S’il n’y a pas de solution miracle, transparence et pragmatisme vis à vis des investisseurs semblent néanmoins être de rigueur :

* Communiquer clairement avec les investisseurs sur la valorisation réelle de la société, celle qui aurait dû être retenue dans des conditions de marché plus réalistes, et convenez ensemble des progrès réels réalisés à partir de ce point bas.

* Revaloriser le dernier tour de table avec vos investisseurs historiques aux conditions actuelles de marché, servant de base aux discussions avec les nouveaux investisseurs au sujet de la valorisation du prochain tour à un niveau soit inchangé soit légèrement supérieur.

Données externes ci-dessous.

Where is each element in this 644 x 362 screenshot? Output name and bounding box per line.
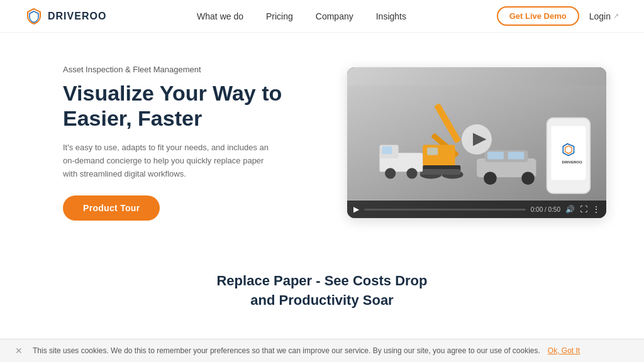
progress-bar[interactable] bbox=[364, 209, 526, 211]
play-button[interactable]: ▶ bbox=[353, 205, 359, 214]
fullscreen-button[interactable]: ⛶ bbox=[580, 205, 587, 214]
volume-button[interactable]: 🔊 bbox=[565, 205, 575, 214]
svg-rect-18 bbox=[508, 152, 525, 160]
svg-point-20 bbox=[521, 172, 535, 185]
hero-description: It's easy to use, adapts to fit your nee… bbox=[63, 141, 277, 180]
logo-icon bbox=[25, 8, 43, 25]
video-controls: ▶ 0:00 / 0:50 🔊 ⛶ ⋮ bbox=[347, 200, 606, 218]
nav-what-we-do[interactable]: What we do bbox=[197, 11, 243, 21]
login-link[interactable]: Login ↗ bbox=[589, 11, 619, 21]
replace-paper-section: Replace Paper - See Costs Drop and Produ… bbox=[0, 246, 644, 323]
hero-video: DRIVEROO ▶ 0:00 / 0:50 🔊 ⛶ ⋮ bbox=[347, 67, 606, 218]
nav-links: What we do Pricing Company Insights bbox=[197, 11, 406, 21]
nav-pricing[interactable]: Pricing bbox=[266, 11, 293, 21]
svg-rect-5 bbox=[427, 148, 438, 155]
cookie-bar: ✕ This site uses cookies. We do this to … bbox=[0, 339, 644, 362]
svg-point-14 bbox=[406, 168, 417, 178]
more-button[interactable]: ⋮ bbox=[592, 205, 600, 214]
cookie-close-button[interactable]: ✕ bbox=[13, 346, 25, 356]
cookie-text: This site uses cookies. We do this to re… bbox=[33, 346, 540, 355]
svg-rect-22 bbox=[551, 126, 586, 180]
get-live-demo-button[interactable]: Get Live Demo bbox=[497, 6, 579, 26]
hero-title: Visualize Your Way to Easier, Faster bbox=[63, 80, 322, 132]
video-ctrl-right: 🔊 ⛶ ⋮ bbox=[565, 205, 600, 214]
nav-right: Get Live Demo Login ↗ bbox=[497, 6, 619, 26]
hero-text: Asset Inspection & Fleet Management Visu… bbox=[63, 65, 322, 221]
nav-company[interactable]: Company bbox=[316, 11, 353, 21]
svg-rect-9 bbox=[420, 169, 460, 175]
video-thumbnail: DRIVEROO bbox=[347, 67, 606, 218]
brand-name: DRIVEROO bbox=[48, 11, 106, 22]
video-player[interactable]: DRIVEROO ▶ 0:00 / 0:50 🔊 ⛶ ⋮ bbox=[347, 67, 606, 218]
product-tour-button[interactable]: Product Tour bbox=[63, 195, 160, 221]
video-scene-svg: DRIVEROO bbox=[347, 67, 606, 218]
hero-subtitle: Asset Inspection & Fleet Management bbox=[63, 65, 322, 74]
svg-point-13 bbox=[385, 168, 396, 178]
svg-rect-12 bbox=[382, 146, 392, 154]
video-time: 0:00 / 0:50 bbox=[531, 206, 560, 213]
navbar: DRIVEROO What we do Pricing Company Insi… bbox=[0, 0, 644, 33]
section-heading: Replace Paper - See Costs Drop and Produ… bbox=[25, 272, 619, 310]
nav-insights[interactable]: Insights bbox=[376, 11, 406, 21]
external-link-icon: ↗ bbox=[613, 12, 619, 20]
cookie-accept-link[interactable]: Ok, Got It bbox=[548, 346, 580, 355]
logo[interactable]: DRIVEROO bbox=[25, 8, 106, 25]
hero-section: Asset Inspection & Fleet Management Visu… bbox=[0, 33, 644, 246]
svg-point-19 bbox=[484, 172, 497, 185]
svg-text:DRIVEROO: DRIVEROO bbox=[562, 160, 582, 164]
svg-rect-17 bbox=[487, 152, 504, 160]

En tout état de cause, les porteurs de projet doivent éviter autant que faire se peut de le vivre comme un échec personnel. Ils ont été, pour la plupart, poussés à ces niveaux de valorisation par les forces mêmes du marché et la valeur intrinsèque des actifs qu’ils ont bâtis, souvent au prix de beaucoup de sacrifices, demeure. On peut dire que la situation récente est tout aussi anormale dans le mouvement à rebours que l’on a observé ces derniers mois. Celle-ci semble désormais retrouver des couleurs comme l’indique la dernière enquête Pitchbook d’Avril 2023 auprès des VC qui, à plus de 50%, voient une remontée des valorisations dans les prochains mois. Mais attention toutefois, les règles ont changé avec le retour de la rentabilité comme critère déterminant de la capacité à lever des fonds et gare à ceux qui n’ont pas pris le train de l’IA quand celle-ci s’impose naturellement dans leur solution technologique.